-------- DATA SECTION --------

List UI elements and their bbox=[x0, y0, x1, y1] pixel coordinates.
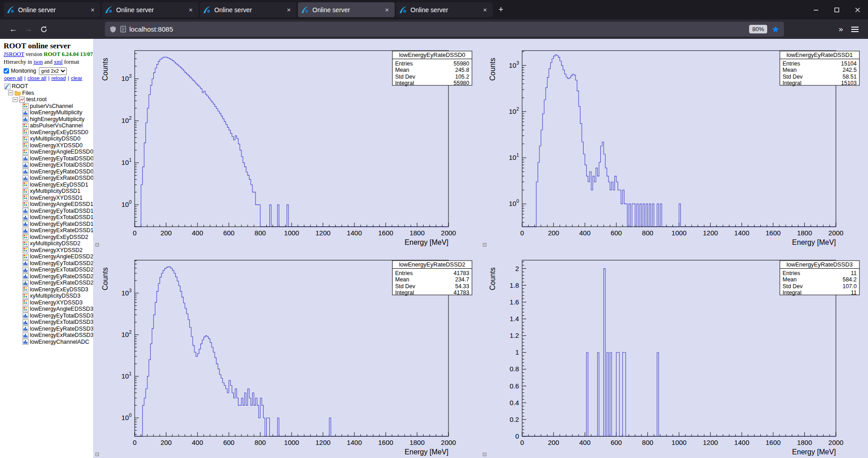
xml-link[interactable]: xml bbox=[54, 59, 62, 65]
hierarchy-and: and bbox=[44, 59, 52, 65]
url-bar[interactable]: localhost:8085 80% bbox=[105, 22, 784, 37]
histogram-pad-0[interactable]: Counts0200400600800100012001400160018002… bbox=[93, 39, 481, 248]
tree-item-root[interactable]: ROOT bbox=[4, 83, 93, 90]
tree-item-lowEnergyEyRateDSSD0[interactable]: lowEnergyEyRateDSSD0 bbox=[4, 168, 93, 175]
action-open-all[interactable]: open all bbox=[4, 75, 22, 81]
pad-resize-handle[interactable] bbox=[483, 243, 486, 247]
tree-item-lowEnergyEyRateDSSD2[interactable]: lowEnergyEyRateDSSD2 bbox=[4, 273, 93, 280]
tree-item-lowEnergyExTotalDSSD3[interactable]: lowEnergyExTotalDSSD3 bbox=[4, 319, 93, 326]
browser-tab-2[interactable]: Online server × bbox=[102, 2, 198, 17]
tree-item-lowEnergyExTotalDSSD0[interactable]: lowEnergyExTotalDSSD0 bbox=[4, 162, 93, 168]
monitoring-checkbox[interactable] bbox=[4, 68, 9, 74]
tree-item-lowEnergyEyTotalDSSD2[interactable]: lowEnergyEyTotalDSSD2 bbox=[4, 260, 93, 267]
url-text[interactable]: localhost:8085 bbox=[129, 25, 173, 33]
reload-button[interactable] bbox=[36, 22, 52, 37]
tree-item-lowEnergyExRateDSSD1[interactable]: lowEnergyExRateDSSD1 bbox=[4, 227, 93, 234]
json-link[interactable]: json bbox=[33, 59, 43, 65]
histogram-pad-1[interactable]: Counts0200400600800100012001400160018002… bbox=[481, 39, 868, 248]
forward-button[interactable]: → bbox=[21, 22, 36, 37]
tree-item-lowEnergyXYDSSD0[interactable]: lowEnergyXYDSSD0 bbox=[4, 142, 93, 149]
action-close-all[interactable]: close all bbox=[28, 75, 47, 81]
tree-item-lowEnergyExEyDSSD3[interactable]: lowEnergyExEyDSSD3 bbox=[4, 286, 93, 293]
tab-close-icon[interactable]: × bbox=[186, 5, 195, 14]
tree-item-lowEnergyAngleEDSSD2[interactable]: lowEnergyAngleEDSSD2 bbox=[4, 253, 93, 260]
jsroot-link[interactable]: JSROOT bbox=[4, 51, 24, 57]
tree-item-lowEnergyEyTotalDSSD0[interactable]: lowEnergyEyTotalDSSD0 bbox=[4, 155, 93, 162]
tree-item-lowEnergyExRateDSSD2[interactable]: lowEnergyExRateDSSD2 bbox=[4, 280, 93, 286]
minimize-button[interactable] bbox=[806, 0, 826, 19]
th1-histogram-icon bbox=[23, 215, 28, 220]
tree-item-lowEnergyExEyDSSD1[interactable]: lowEnergyExEyDSSD1 bbox=[4, 182, 93, 188]
th1-histogram-icon bbox=[23, 110, 28, 116]
new-tab-button[interactable]: + bbox=[494, 3, 508, 17]
stats-value: 15103 bbox=[841, 80, 857, 86]
tree-item-test-root[interactable]: test.root bbox=[4, 96, 93, 103]
tree-item-lowEnergyXYDSSD2[interactable]: lowEnergyXYDSSD2 bbox=[4, 247, 93, 254]
action-clear[interactable]: clear bbox=[71, 75, 82, 81]
tree-item-lowEnergyExRateDSSD0[interactable]: lowEnergyExRateDSSD0 bbox=[4, 175, 93, 182]
tree-item-lowEnergyExEyDSSD2[interactable]: lowEnergyExEyDSSD2 bbox=[4, 234, 93, 241]
tree-item-label: lowEnergyExTotalDSSD0 bbox=[30, 162, 93, 168]
tree-item-lowEnergyEyTotalDSSD3[interactable]: lowEnergyEyTotalDSSD3 bbox=[4, 313, 93, 319]
tab-title: Online server bbox=[18, 6, 88, 14]
tab-close-icon[interactable]: × bbox=[382, 5, 392, 14]
tree-item-lowEnergyExEyDSSD0[interactable]: lowEnergyExEyDSSD0 bbox=[4, 129, 93, 136]
tree-item-lowEnergyChannelADC[interactable]: lowEnergyChannelADC bbox=[4, 339, 93, 346]
collapse-icon[interactable] bbox=[8, 90, 13, 95]
tree-item-pulserVsChannel[interactable]: pulserVsChannel bbox=[4, 103, 93, 110]
browser-tab-4-active[interactable]: Online server × bbox=[298, 2, 395, 17]
maximize-button[interactable] bbox=[826, 0, 847, 19]
tree-item-lowEnergyAngleEDSSD1[interactable]: lowEnergyAngleEDSSD1 bbox=[4, 201, 93, 208]
tree-item-lowEnergyAngleEDSSD3[interactable]: lowEnergyAngleEDSSD3 bbox=[4, 306, 93, 313]
browser-tab-1[interactable]: Online server × bbox=[4, 2, 100, 17]
tree-item-xyMultiplicityDSSD3[interactable]: xyMultiplicityDSSD3 bbox=[4, 293, 93, 299]
tree-item-lowEnergyExTotalDSSD2[interactable]: lowEnergyExTotalDSSD2 bbox=[4, 266, 93, 273]
stats-value: 41783 bbox=[453, 270, 469, 276]
tracking-protection-shield-icon[interactable] bbox=[109, 26, 117, 33]
pad-resize-handle[interactable] bbox=[483, 453, 486, 456]
grid-layout-select[interactable]: grid 2x2 bbox=[39, 67, 67, 75]
tree-item-lowEnergyExRateDSSD3[interactable]: lowEnergyExRateDSSD3 bbox=[4, 332, 93, 339]
tree-item-lowEnergyXYDSSD1[interactable]: lowEnergyXYDSSD1 bbox=[4, 195, 93, 201]
tree-item-lowEnergyExTotalDSSD1[interactable]: lowEnergyExTotalDSSD1 bbox=[4, 214, 93, 221]
tree-item-lowEnergyMultiplicity[interactable]: lowEnergyMultiplicity bbox=[4, 109, 93, 116]
pad-resize-handle[interactable] bbox=[95, 453, 99, 456]
stats-value: 41783 bbox=[453, 290, 469, 296]
tree-item-highEnergyMultiplicity[interactable]: highEnergyMultiplicity bbox=[4, 116, 93, 123]
histogram-pad-3[interactable]: Counts0200400600800100012001400160018002… bbox=[481, 248, 868, 458]
tab-close-icon[interactable]: × bbox=[88, 5, 97, 14]
overflow-menu-button[interactable]: » bbox=[835, 25, 847, 34]
tree-item-label: lowEnergyEyRateDSSD0 bbox=[30, 168, 93, 175]
zoom-indicator[interactable]: 80% bbox=[749, 25, 767, 33]
browser-tab-3[interactable]: Online server × bbox=[200, 2, 297, 17]
pad-resize-handle[interactable] bbox=[95, 243, 99, 247]
collapse-icon[interactable] bbox=[13, 97, 18, 102]
th1-histogram-icon bbox=[23, 332, 28, 338]
tree-item-absPulserVsChannel[interactable]: absPulserVsChannel bbox=[4, 122, 93, 129]
x-tick-label: 200 bbox=[160, 229, 172, 237]
tree-item-files[interactable]: Files bbox=[4, 90, 93, 97]
tab-close-icon[interactable]: × bbox=[284, 5, 293, 14]
browser-tab-5[interactable]: Online server × bbox=[396, 2, 493, 17]
page-info-icon[interactable] bbox=[120, 26, 126, 33]
tree-item-xyMultiplicityDSSD0[interactable]: xyMultiplicityDSSD0 bbox=[4, 136, 93, 142]
tree-item-lowEnergyAngleEDSSD0[interactable]: lowEnergyAngleEDSSD0 bbox=[4, 149, 93, 155]
tree-item-label: lowEnergyXYDSSD1 bbox=[30, 195, 83, 201]
tree-item-lowEnergyEyRateDSSD1[interactable]: lowEnergyEyRateDSSD1 bbox=[4, 221, 93, 228]
bookmark-star-icon[interactable] bbox=[772, 25, 779, 33]
y-tick-label: 103 bbox=[121, 288, 132, 297]
histogram-pad-2[interactable]: Counts0200400600800100012001400160018002… bbox=[93, 248, 481, 458]
tree-item-label: lowEnergyEyRateDSSD3 bbox=[30, 326, 93, 332]
tab-close-icon[interactable]: × bbox=[481, 5, 490, 14]
x-tick-label: 1400 bbox=[347, 439, 362, 446]
back-button[interactable]: ← bbox=[5, 22, 21, 37]
tree-item-xyMultiplicityDSSD1[interactable]: xyMultiplicityDSSD1 bbox=[4, 188, 93, 195]
tree-item-lowEnergyEyRateDSSD3[interactable]: lowEnergyEyRateDSSD3 bbox=[4, 326, 93, 332]
stats-label: Mean bbox=[395, 276, 409, 283]
action-reload[interactable]: reload bbox=[52, 75, 66, 81]
tree-item-lowEnergyEyTotalDSSD1[interactable]: lowEnergyEyTotalDSSD1 bbox=[4, 208, 93, 215]
menu-icon[interactable] bbox=[847, 22, 863, 37]
tree-item-lowEnergyXYDSSD3[interactable]: lowEnergyXYDSSD3 bbox=[4, 299, 93, 306]
close-window-button[interactable] bbox=[847, 0, 868, 19]
tree-item-xyMultiplicityDSSD2[interactable]: xyMultiplicityDSSD2 bbox=[4, 240, 93, 247]
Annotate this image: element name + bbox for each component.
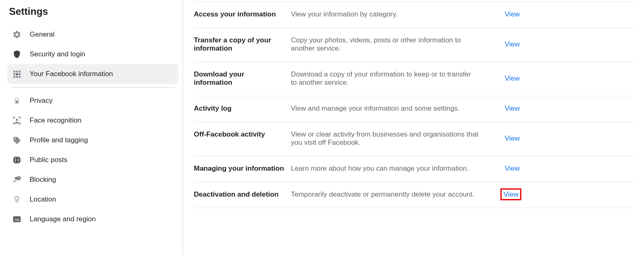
- grid-icon: [12, 69, 22, 79]
- row-off-facebook-activity: Off-Facebook activity View or clear acti…: [194, 122, 633, 156]
- location-pin-icon: [12, 194, 22, 205]
- shield-icon: [12, 49, 22, 60]
- sidebar-label: Your Facebook information: [30, 70, 113, 78]
- view-link-access-information[interactable]: View: [503, 9, 521, 19]
- view-link-download-information[interactable]: View: [503, 74, 521, 83]
- sidebar-item-location[interactable]: Location: [7, 190, 178, 209]
- view-link-deactivation-deletion[interactable]: View: [500, 188, 521, 200]
- row-action: View: [488, 40, 521, 49]
- view-link-activity-log[interactable]: View: [503, 104, 521, 113]
- sidebar-item-language-region[interactable]: Aa Language and region: [7, 209, 178, 229]
- sidebar-label: Face recognition: [30, 116, 81, 125]
- sidebar-label: General: [30, 30, 54, 39]
- sidebar-item-general[interactable]: General: [7, 25, 178, 44]
- svg-rect-7: [19, 76, 21, 78]
- svg-line-16: [18, 177, 20, 180]
- lock-icon: [12, 95, 22, 106]
- view-link-off-facebook-activity[interactable]: View: [503, 134, 521, 143]
- sidebar-item-your-facebook-information[interactable]: Your Facebook information: [7, 64, 178, 84]
- row-title: Transfer a copy of your information: [194, 36, 291, 53]
- sidebar-label: Blocking: [30, 176, 56, 184]
- globe-icon: [12, 155, 22, 165]
- sidebar-item-security[interactable]: Security and login: [7, 44, 178, 64]
- row-access-information: Access your information View your inform…: [194, 2, 633, 28]
- row-title: Off-Facebook activity: [194, 130, 291, 139]
- sidebar-item-profile-tagging[interactable]: Profile and tagging: [7, 130, 178, 150]
- sidebar-item-public-posts[interactable]: Public posts: [7, 150, 178, 170]
- settings-sidebar: Settings General Security and login Your…: [0, 0, 183, 255]
- sidebar-item-blocking[interactable]: Blocking: [7, 170, 178, 190]
- row-action: View: [488, 190, 521, 199]
- language-icon: Aa: [12, 214, 22, 225]
- row-desc: Temporarily deactivate or permanently de…: [291, 190, 488, 199]
- svg-rect-6: [16, 76, 18, 78]
- settings-title: Settings: [9, 6, 178, 17]
- settings-main: Access your information View your inform…: [183, 0, 644, 255]
- svg-rect-3: [14, 73, 16, 75]
- svg-rect-0: [14, 71, 16, 73]
- row-deactivation-deletion: Deactivation and deletion Temporarily de…: [194, 182, 633, 208]
- row-transfer-copy: Transfer a copy of your information Copy…: [194, 28, 633, 62]
- svg-rect-11: [16, 102, 17, 103]
- row-action: View: [488, 10, 521, 19]
- sidebar-label: Profile and tagging: [30, 136, 88, 144]
- sidebar-label: Language and region: [30, 215, 96, 223]
- row-action: View: [488, 134, 521, 143]
- row-desc: View your information by category.: [291, 10, 488, 19]
- row-action: View: [488, 104, 521, 113]
- row-desc: Learn more about how you can manage your…: [291, 165, 488, 173]
- svg-point-8: [16, 73, 18, 75]
- row-managing-information: Managing your information Learn more abo…: [194, 156, 633, 182]
- svg-rect-1: [16, 71, 18, 73]
- sidebar-item-face-recognition[interactable]: Face recognition: [7, 111, 178, 130]
- svg-point-12: [16, 118, 18, 121]
- row-title: Activity log: [194, 104, 291, 113]
- row-title: Access your information: [194, 10, 291, 19]
- row-desc: Copy your photos, videos, posts or other…: [291, 36, 488, 53]
- svg-rect-2: [19, 71, 21, 73]
- row-action: View: [488, 74, 521, 83]
- row-action: View: [488, 165, 521, 173]
- row-desc: Download a copy of your information to k…: [291, 70, 488, 87]
- sidebar-label: Public posts: [30, 156, 67, 164]
- row-title: Deactivation and deletion: [194, 190, 291, 199]
- sidebar-divider: [11, 87, 175, 88]
- view-link-transfer-copy[interactable]: View: [503, 39, 521, 49]
- row-activity-log: Activity log View and manage your inform…: [194, 96, 633, 122]
- row-desc: View and manage your information and som…: [291, 104, 488, 113]
- row-desc: View or clear activity from businesses a…: [291, 130, 488, 147]
- sidebar-label: Security and login: [30, 50, 85, 58]
- row-download-information: Download your information Download a cop…: [194, 62, 633, 96]
- svg-text:Aa: Aa: [14, 218, 19, 222]
- sidebar-label: Location: [30, 195, 56, 204]
- row-title: Managing your information: [194, 165, 291, 173]
- tag-icon: [12, 135, 22, 146]
- gear-icon: [12, 29, 22, 40]
- face-recognition-icon: [12, 115, 22, 126]
- sidebar-item-privacy[interactable]: Privacy: [7, 91, 178, 111]
- sidebar-label: Privacy: [30, 97, 53, 105]
- blocking-icon: [12, 174, 22, 185]
- svg-rect-5: [14, 76, 16, 78]
- svg-rect-4: [19, 73, 21, 75]
- row-title: Download your information: [194, 70, 291, 87]
- view-link-managing-information[interactable]: View: [503, 164, 521, 173]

--------

*HOW TO COMPLETE THIS TASK*. Copy whichever lines in the listing above contain the word "handle".

*EXERCISE OUTPUT*.
pad-resize-handle[interactable] bbox=[483, 243, 486, 247]
pad-resize-handle[interactable] bbox=[483, 453, 486, 456]
pad-resize-handle[interactable] bbox=[95, 453, 99, 456]
pad-resize-handle[interactable] bbox=[95, 243, 99, 247]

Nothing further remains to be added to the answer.